Taking the cue from Alan, Beervana Jeff is also trying to redefine the brewery categories in a way that is more realistic (for lack of a better word) to the current situation in the American industry.
I like how things are here in the Czech Republic. There are four legally recognised categories that are based on the annual output of the breweries, and that's pretty much it. Everybody makes "pivo", attempts to come out with something that will describe certain beers haven't had much success, and as I've already discussed, I'm really cool with that.
But back to Jeff, by the end of his post he says that "there's really no use for the term (craft) and I am going on a personal campaign to eliminate it from my own vocabulary." And I believe we should all do likewise.
Let's do away with the term "Craft" to describe certain beers and breweries. It has become just another label, like "Premium", that doesn't mean anything as far as the quality of the beer is concerned. (actually, I would argue that "Premium" carries a lot more meaning quality-wise than "craft"). And we are doing ourselves (the consumers) disservice by keeping the craft beer myth alive.
In a Tweet, Boak and Bailey (perhaps trolling a bit, he!) said that it's hard to have a conversation with blunter terms.

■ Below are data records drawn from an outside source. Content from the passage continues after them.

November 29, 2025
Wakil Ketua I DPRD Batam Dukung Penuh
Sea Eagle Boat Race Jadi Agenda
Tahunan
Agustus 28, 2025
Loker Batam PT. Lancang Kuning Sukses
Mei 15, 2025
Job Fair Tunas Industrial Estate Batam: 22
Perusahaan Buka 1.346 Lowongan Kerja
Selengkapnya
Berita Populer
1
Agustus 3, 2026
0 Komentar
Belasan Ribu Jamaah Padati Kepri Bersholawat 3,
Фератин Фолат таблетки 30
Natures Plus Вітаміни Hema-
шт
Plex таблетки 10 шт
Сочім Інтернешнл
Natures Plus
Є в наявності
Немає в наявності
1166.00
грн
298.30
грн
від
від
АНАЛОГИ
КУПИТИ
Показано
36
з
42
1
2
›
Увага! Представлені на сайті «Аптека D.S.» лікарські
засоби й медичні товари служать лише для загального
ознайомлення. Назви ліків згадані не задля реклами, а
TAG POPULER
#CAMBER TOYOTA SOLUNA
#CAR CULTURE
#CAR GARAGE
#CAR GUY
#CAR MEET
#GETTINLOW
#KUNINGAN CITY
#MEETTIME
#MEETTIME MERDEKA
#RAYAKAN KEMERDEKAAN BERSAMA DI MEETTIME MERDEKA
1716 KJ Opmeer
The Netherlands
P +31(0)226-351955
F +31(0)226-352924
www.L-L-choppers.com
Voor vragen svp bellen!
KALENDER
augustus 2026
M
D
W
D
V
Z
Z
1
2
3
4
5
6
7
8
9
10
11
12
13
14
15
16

I disagree, it's actually very easy. Instead of wasting time and energy trying to explain what craft beer is or isn't, you can speak about the breweries and their beers and why do you think they are, or aren't, good.

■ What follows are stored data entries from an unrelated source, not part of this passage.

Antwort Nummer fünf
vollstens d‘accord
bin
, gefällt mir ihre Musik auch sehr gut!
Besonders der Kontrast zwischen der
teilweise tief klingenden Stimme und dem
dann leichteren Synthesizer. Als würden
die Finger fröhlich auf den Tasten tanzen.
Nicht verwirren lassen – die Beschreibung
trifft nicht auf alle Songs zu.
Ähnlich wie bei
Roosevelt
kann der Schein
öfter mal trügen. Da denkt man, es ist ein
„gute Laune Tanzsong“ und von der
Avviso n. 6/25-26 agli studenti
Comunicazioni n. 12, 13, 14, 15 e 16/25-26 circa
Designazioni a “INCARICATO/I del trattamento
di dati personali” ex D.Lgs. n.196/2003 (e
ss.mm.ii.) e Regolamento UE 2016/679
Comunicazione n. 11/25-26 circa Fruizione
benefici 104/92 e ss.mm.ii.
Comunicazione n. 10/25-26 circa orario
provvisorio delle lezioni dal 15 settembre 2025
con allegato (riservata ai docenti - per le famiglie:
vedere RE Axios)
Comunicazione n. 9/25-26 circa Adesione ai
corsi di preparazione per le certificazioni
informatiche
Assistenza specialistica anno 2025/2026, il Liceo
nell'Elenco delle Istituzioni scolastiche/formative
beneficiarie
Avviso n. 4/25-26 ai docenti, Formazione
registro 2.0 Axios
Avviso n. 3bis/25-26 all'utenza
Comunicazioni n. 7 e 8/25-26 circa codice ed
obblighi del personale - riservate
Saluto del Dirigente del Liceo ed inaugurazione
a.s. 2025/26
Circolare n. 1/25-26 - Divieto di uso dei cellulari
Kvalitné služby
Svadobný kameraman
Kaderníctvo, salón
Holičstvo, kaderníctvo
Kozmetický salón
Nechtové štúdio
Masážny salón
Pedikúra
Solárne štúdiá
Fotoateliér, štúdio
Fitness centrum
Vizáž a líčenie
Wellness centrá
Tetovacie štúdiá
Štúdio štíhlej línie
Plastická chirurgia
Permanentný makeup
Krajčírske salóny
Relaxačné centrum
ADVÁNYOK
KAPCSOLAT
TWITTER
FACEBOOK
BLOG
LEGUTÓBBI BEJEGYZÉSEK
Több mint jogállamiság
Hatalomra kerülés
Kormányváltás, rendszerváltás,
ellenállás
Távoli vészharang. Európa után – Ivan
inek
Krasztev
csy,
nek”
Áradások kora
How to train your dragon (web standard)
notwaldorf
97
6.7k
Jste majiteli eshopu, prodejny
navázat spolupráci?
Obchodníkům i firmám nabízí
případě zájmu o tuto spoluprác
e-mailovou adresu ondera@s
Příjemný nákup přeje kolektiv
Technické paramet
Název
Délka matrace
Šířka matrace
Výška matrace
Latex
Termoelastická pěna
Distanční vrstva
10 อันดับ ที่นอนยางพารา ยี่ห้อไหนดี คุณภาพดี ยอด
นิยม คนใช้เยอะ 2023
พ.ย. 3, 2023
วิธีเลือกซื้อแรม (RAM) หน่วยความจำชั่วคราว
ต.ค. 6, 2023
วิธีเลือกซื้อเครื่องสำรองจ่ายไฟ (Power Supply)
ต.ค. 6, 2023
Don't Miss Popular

Mind you, I'm not against the use of "craft" per se, just like I'm not against the use of "premium". If it helps the people on the other side of the counter shift a few more bottles or kegs, I'm fine with that. Let them define "craft beer" with whatever convenient nonsense they see fit, but we should ignore all of it.
All commercial beer, regardless of the scale of its production, is industrial, after all, it has always been.